Ehl·ers-Dan·los syn·drome

(ā'lerz dahn'lōs sin'drōm)
Connective tissue disorders characterized by hyperelasticity and fragility of skin, hypermobility of joints, and fragility of cutaneous blood vessels.

Ehlers-Danlos syndrome (ā´lurz-dan´lus),

n.pr a hereditary disorder of connective tissue, marked by hyperplasticity of skin, tissue fragility, and hypermotility of joints. Minor trauma may cause a gaping wound with little bleeding. Sprains, dislocations, and synovial effusions are common.
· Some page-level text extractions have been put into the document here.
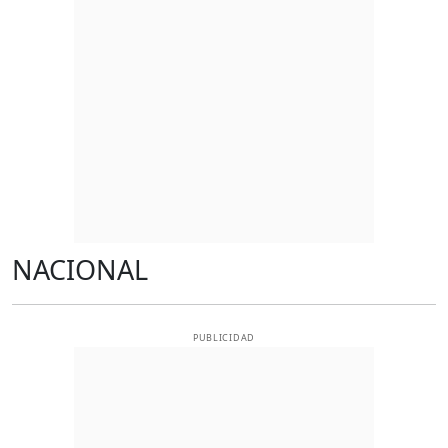
NACIONAL
PUBLICIDAD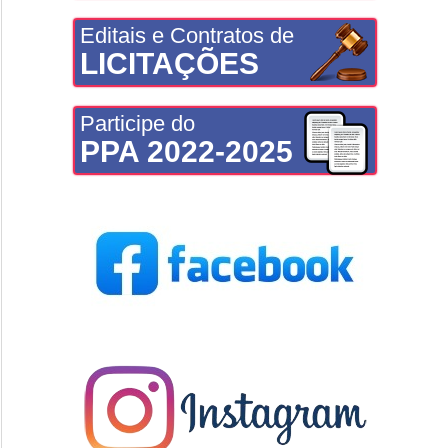
Editais e Contratos de
LICITAÇÕES
Participe do
PPA 2022-2025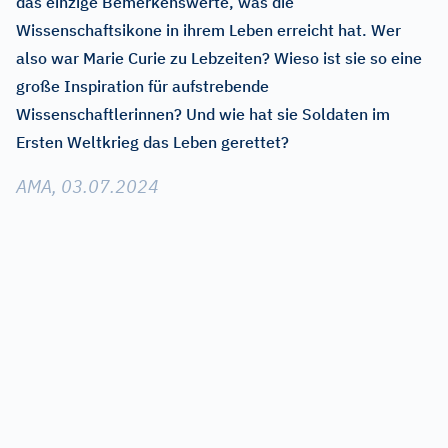
das einzige Bemerkenswerte, was die
Wissenschaftsikone in ihrem Leben erreicht hat. Wer
also war Marie Curie zu Lebzeiten? Wieso ist sie so eine
große Inspiration für aufstrebende
Wissenschaftlerinnen? Und wie hat sie Soldaten im
Ersten Weltkrieg das Leben gerettet?
AMA, 03.07.2024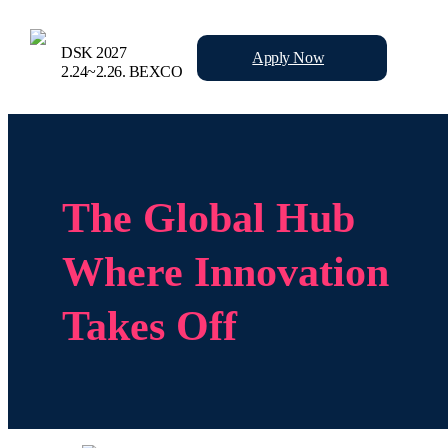
DSK 2027
Apply
Now
2.24~2.26.
BEXCO
The Global Hub
Where Innovation
Takes Off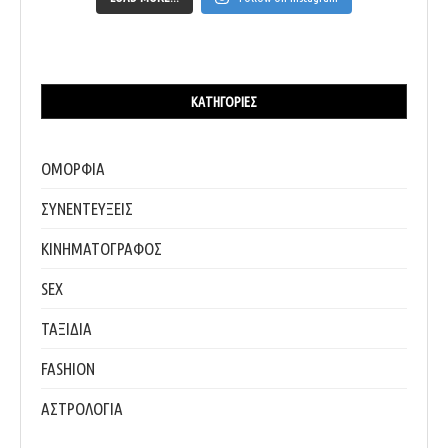
ΚΑΤΗΓΟΡΊΕΣ
ΟΜΟΡΦΙΑ
ΣΥΝΕΝΤΕΥΞΕΙΣ
ΚΙΝΗΜΑΤΟΓΡΑΦΟΣ
SEX
ΤΑΞΙΔΙΑ
FASHION
ΑΣΤΡΟΛΟΓΙΑ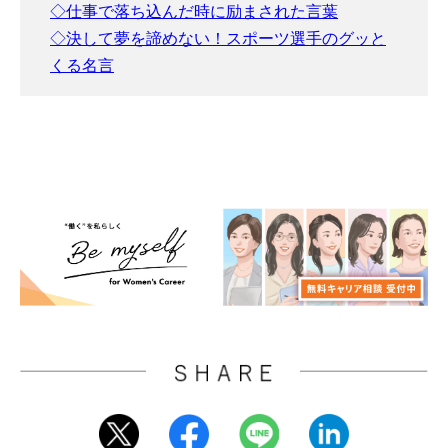
◇仕事で落ち込んだ時に励まされた言葉
◇決して夢を諦めない！スポーツ選手のグッと
くる名言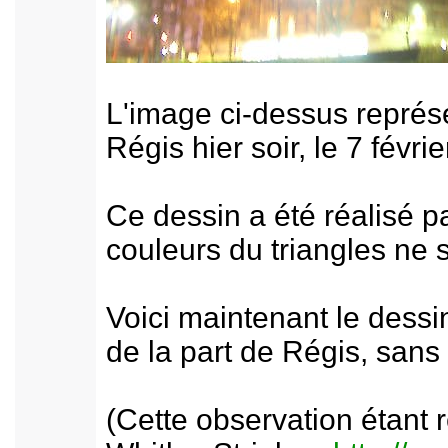
L'image ci-dessus représe
Régis hier soir, le 7 févr
Ce dessin a été réalisé p
couleurs du triangles ne 
Voici maintenant le dessin
de la part de Régis, sans 
(Cette observation étant r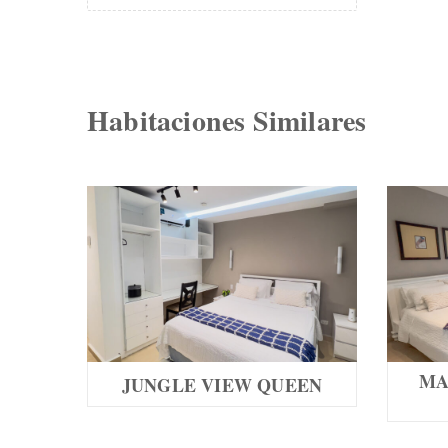
Habitaciones Similares
MA
JUNGLE VIEW QUEEN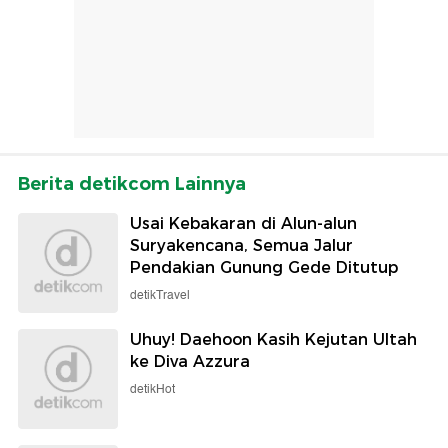
Berita detikcom Lainnya
Usai Kebakaran di Alun-alun
Suryakencana, Semua Jalur
Pendakian Gunung Gede Ditutup
detikTravel
Uhuy! Daehoon Kasih Kejutan Ultah
ke Diva Azzura
detikHot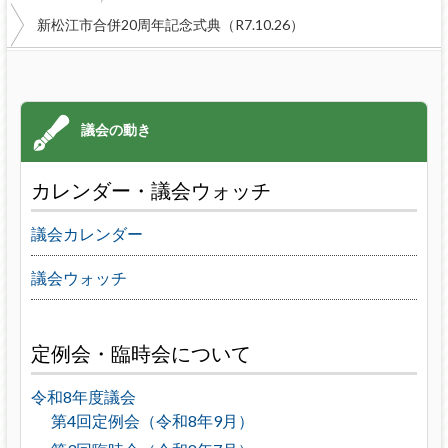
新松江市合併20周年記念式典（R7.10.26）
カレンダー・議会ウォッチ
議会カレンダー
議会ウォッチ
定例会・臨時会について
令和8年度議会
第4回定例会（令和8年9月）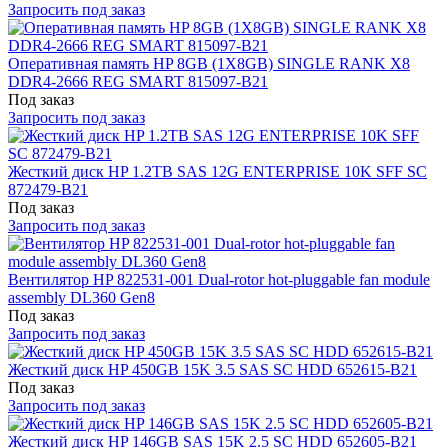
Запросить под заказ
Оперативная память HP 8GB (1X8GB) SINGLE RANK X8
DDR4-2666 REG SMART 815097-B21
Под заказ
Запросить под заказ
Жесткий диск HP 1.2TB SAS 12G ENTERPRISE 10K SFF SC
872479-B21
Под заказ
Запросить под заказ
Вентилятор HP 822531-001 Dual-rotor hot-pluggable fan module
assembly DL360 Gen8
Под заказ
Запросить под заказ
Жесткий диск HP 450GB 15K 3.5 SAS SC HDD 652615-B21
Под заказ
Запросить под заказ
Жесткий диск HP 146GB SAS 15K 2.5 SC HDD 652605-B21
See also syndrome, Ehlers-Danlos.

Ehlers-Danlos syndrome

a congenital hereditary syndrome of joint hyperextensibility, hyperelasticity and fragility of the skin, poor wound healing leaving parchment-like scars, capillary fragility and subcutaneous nodules after trauma. Called also cutis hyperelastica, cutaneous asthenia, hereditary collagen dysplasia.
In humans a series of these disorders, listed as Ehlers-Danlos syndrome Type I to Type VII, represent different errors in collagen synthesis and maintenance with subsequent variations in clinical and pathological manifestations.